School of Nursing & Midwifery, Trinity College Dublin, Dublin 2, Ireland.
Florence Nightingale Faculty of Nursing, Midwifery and Palliative Care, King's College London, London, UK.
J Clin Nurs. 2019 Nov;28(21-22):4062-4076. doi: 10.1111/jocn.15006. Epub 2019 Aug 26.
To examine the needs and perspectives regarding healthcare transition for adolescents and young adults (AYAs) with the following long-term conditions: diabetes, cystic fibrosis and congenital heart disease.
Transition of AYAs within healthcare services has become increasingly important as more children are surviving into adulthood with long-term conditions. Yet, limited empirical evidence exists regarding transition experiences.
Qualitative study fulfilling the completed consolidated criteria for reporting qualitative studies criteria (see Appendix S1).
Semi-structured interviews with AYAs aged 14-25 years (n = 47), parents (n = 37) and health professionals (n = 32), which was part of a larger mixed-methods study. Sample was recruited from two children's hospitals and four general hospitals in Ireland.
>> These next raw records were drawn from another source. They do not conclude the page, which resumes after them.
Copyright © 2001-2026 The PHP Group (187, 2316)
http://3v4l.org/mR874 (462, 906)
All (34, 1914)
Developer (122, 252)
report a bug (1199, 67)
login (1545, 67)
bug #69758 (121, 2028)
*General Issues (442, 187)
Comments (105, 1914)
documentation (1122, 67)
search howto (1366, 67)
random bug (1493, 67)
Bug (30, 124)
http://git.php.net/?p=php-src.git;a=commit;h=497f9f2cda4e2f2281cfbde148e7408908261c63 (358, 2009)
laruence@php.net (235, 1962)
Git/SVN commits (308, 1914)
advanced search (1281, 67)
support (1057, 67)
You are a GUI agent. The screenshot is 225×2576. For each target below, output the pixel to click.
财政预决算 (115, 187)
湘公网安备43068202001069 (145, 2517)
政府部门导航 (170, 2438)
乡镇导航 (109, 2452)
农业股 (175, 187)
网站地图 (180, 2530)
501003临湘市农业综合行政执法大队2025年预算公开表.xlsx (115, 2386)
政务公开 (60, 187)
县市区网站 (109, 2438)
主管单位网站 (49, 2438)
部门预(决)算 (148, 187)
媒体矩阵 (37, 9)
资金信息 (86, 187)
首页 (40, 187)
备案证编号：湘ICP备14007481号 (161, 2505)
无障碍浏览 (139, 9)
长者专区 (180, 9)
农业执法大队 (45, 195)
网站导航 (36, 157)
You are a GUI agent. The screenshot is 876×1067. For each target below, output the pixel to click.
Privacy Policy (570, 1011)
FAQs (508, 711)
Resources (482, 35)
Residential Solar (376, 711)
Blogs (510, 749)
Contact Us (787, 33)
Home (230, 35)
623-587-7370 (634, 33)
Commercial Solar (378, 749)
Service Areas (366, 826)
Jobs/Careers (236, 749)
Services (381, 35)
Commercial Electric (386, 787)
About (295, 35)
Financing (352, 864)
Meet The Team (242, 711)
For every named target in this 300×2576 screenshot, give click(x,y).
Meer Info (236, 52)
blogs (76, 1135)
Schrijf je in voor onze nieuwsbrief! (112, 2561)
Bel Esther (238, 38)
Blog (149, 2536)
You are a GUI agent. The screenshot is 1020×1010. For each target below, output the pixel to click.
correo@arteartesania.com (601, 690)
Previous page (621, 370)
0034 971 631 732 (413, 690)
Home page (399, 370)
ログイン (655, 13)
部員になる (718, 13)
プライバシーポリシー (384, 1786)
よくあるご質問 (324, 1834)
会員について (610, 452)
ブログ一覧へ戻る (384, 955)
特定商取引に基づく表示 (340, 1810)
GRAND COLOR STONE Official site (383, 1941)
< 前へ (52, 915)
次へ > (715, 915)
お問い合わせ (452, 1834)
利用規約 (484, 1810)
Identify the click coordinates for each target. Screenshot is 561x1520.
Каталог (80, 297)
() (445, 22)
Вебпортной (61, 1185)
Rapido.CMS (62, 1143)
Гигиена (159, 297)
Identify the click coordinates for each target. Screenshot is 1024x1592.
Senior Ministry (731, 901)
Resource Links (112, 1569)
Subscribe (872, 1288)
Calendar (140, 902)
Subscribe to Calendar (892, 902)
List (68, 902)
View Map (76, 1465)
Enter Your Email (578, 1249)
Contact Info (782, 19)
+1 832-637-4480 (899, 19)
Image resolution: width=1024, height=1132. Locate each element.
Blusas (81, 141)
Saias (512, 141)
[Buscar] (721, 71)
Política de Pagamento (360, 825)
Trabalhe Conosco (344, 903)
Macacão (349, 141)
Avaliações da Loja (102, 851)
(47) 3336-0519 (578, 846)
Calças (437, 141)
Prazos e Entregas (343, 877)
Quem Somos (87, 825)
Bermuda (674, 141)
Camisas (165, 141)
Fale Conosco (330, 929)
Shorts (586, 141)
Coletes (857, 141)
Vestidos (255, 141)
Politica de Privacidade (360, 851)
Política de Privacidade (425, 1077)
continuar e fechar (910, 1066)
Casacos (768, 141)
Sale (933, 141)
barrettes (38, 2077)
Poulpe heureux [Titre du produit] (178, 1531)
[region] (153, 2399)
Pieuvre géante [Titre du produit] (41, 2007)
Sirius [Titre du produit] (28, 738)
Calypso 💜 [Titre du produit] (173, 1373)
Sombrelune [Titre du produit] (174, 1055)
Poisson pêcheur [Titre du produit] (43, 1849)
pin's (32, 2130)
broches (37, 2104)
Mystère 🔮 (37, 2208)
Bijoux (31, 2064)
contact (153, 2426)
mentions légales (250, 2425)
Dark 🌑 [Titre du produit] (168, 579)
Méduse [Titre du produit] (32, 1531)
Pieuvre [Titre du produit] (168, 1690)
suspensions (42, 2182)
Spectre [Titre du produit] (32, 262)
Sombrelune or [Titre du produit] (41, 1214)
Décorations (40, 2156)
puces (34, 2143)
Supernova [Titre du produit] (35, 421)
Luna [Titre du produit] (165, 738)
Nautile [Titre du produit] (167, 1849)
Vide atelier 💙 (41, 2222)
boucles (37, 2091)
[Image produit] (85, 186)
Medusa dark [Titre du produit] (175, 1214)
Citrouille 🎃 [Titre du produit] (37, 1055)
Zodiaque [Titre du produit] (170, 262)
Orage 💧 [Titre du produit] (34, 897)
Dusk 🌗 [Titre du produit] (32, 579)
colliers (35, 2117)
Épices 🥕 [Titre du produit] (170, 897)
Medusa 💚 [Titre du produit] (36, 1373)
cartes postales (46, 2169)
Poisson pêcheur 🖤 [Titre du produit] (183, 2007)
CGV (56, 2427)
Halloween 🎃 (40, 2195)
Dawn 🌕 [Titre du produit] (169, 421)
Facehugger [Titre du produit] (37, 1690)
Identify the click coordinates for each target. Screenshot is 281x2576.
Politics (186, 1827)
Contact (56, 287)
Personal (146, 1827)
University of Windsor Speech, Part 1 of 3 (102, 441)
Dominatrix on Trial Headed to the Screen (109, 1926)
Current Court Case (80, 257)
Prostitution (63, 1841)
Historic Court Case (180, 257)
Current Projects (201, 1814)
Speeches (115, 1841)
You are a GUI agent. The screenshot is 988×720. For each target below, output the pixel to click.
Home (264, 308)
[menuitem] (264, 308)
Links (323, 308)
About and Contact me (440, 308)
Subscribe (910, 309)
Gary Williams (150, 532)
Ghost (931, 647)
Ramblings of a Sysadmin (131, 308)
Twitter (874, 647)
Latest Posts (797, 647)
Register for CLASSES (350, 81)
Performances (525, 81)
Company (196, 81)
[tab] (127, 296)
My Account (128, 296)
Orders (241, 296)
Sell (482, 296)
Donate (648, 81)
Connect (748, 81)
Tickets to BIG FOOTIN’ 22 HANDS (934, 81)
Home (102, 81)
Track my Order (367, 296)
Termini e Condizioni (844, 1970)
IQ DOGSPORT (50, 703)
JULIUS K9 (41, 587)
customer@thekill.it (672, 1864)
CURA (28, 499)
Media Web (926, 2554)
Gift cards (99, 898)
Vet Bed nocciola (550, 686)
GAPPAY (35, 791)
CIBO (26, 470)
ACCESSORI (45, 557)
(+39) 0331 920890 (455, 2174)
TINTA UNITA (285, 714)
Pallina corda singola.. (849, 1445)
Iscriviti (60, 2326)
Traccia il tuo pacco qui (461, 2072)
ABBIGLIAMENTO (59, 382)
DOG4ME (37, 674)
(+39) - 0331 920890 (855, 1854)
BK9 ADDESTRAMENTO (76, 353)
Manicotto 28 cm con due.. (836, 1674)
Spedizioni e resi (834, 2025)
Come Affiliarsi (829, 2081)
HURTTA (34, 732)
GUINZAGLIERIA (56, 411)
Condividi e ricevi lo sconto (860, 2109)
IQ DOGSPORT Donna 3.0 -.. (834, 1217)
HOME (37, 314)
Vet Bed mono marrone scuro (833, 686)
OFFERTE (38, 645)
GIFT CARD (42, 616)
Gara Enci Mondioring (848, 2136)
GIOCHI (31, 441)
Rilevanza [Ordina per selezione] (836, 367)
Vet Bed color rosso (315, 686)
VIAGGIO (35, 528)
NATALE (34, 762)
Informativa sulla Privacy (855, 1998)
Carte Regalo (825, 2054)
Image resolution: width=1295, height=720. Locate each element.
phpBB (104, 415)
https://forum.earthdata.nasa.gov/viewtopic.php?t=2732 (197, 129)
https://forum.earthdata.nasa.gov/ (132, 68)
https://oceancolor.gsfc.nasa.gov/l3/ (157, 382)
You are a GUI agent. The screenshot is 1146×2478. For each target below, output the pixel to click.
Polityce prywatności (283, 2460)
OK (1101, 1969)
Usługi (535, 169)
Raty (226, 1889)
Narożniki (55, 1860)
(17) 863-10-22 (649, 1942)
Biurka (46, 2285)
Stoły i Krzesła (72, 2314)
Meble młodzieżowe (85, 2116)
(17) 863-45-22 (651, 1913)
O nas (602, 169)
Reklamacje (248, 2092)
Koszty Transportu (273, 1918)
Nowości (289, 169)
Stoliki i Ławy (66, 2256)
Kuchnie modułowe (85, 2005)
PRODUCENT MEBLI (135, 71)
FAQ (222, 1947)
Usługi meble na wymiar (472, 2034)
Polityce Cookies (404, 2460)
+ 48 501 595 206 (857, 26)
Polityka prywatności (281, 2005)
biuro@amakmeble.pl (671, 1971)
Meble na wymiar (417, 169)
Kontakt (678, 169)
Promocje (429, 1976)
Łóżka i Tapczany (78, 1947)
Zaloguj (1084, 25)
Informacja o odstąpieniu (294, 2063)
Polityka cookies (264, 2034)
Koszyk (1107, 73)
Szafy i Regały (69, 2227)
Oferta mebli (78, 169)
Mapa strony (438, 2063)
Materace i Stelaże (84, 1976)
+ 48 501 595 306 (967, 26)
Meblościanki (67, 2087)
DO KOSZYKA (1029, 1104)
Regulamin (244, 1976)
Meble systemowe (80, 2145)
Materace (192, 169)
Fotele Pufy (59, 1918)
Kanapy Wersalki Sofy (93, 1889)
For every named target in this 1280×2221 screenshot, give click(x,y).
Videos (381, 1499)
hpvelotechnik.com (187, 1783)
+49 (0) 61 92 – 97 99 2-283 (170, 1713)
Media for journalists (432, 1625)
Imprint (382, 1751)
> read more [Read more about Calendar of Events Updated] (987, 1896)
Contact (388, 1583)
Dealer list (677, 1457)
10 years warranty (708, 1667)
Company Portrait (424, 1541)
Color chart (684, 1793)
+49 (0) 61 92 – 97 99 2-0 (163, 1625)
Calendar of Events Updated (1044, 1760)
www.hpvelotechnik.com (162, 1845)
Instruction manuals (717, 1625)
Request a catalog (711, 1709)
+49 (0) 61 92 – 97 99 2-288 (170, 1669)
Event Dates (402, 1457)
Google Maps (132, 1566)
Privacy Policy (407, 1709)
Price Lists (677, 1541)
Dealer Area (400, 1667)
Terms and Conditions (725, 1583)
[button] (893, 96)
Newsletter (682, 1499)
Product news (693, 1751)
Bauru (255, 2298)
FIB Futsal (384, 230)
Transfer occurred between the ages of 16-early 20s years depending on the service. None of the hospitals had a transition policy, and transition practices varied considerably. Adolescents worried about facing the unknown, communicating and trusting new staff and self-management. The transition process was smooth for some young adults, while others experienced a very abrupt transfer. Parents desired greater involvement in the transition process with some perceiving a lack of recognition of the importance of their role. In paediatric services, nurses reported following-up adolescents who struggled with treatment adherence and clinic attendance, whereas after transfer, little effort was made to engage young adults if there were lapses in care, as this was generally considered the young adults' prerogative.
The amount of preparation and the degree to which the shift in responsibility had occurred prior to transition appeared to influence successful transition for AYAs and their parents.
Nurses in collaboration with the multidisciplinary team can help AYAs develop their self-management skills and guide parents on how to relinquish responsibility gradually prior to transition.
检查患有以下长期疾病的青少年和年轻人 (AYAs) 在医疗过渡方面的需求和观点:糖尿病、囊性纤维化和先天性心脏病。
随着越来越多的儿童在患有长期疾病的情况下存活到成年期,AYAs 在医疗服务中的过渡变得越来越重要。然而,关于过渡经历的经验证据有限。
满足完整的报告定性研究标准的定性研究(请参见附录 S1)。
对 14-25 岁的 AYAs(n=47)、父母(n=37)和卫生专业人员(n=32)进行半结构化访谈,这是一项更大的混合方法研究的一部分。样本从爱尔兰的两家儿童医院和四家综合医院招募。
根据服务的不同,转移发生在 16-20 岁出头。没有一家医院有过渡政策,过渡实践差异很大。青少年担心面临未知、与新员工沟通和信任以及自我管理。一些年轻人的过渡过程很顺利,而另一些人则经历了非常突然的转移。父母希望更多地参与过渡过程,有些人认为他们的角色没有得到认可。在儿科服务中,护士报告说会跟进那些在治疗依从性和诊所就诊方面有困难的青少年,而在转移后,如果护理出现失误,几乎没有努力让年轻人参与进来,因为这通常被认为是年轻人的特权。
在过渡之前准备的程度和责任转移的程度似乎会影响 AYA 和他们的父母的成功过渡。
护士可以与多学科团队合作,帮助 AYA 发展他们的自我管理技能,并指导父母在过渡前逐步放弃责任。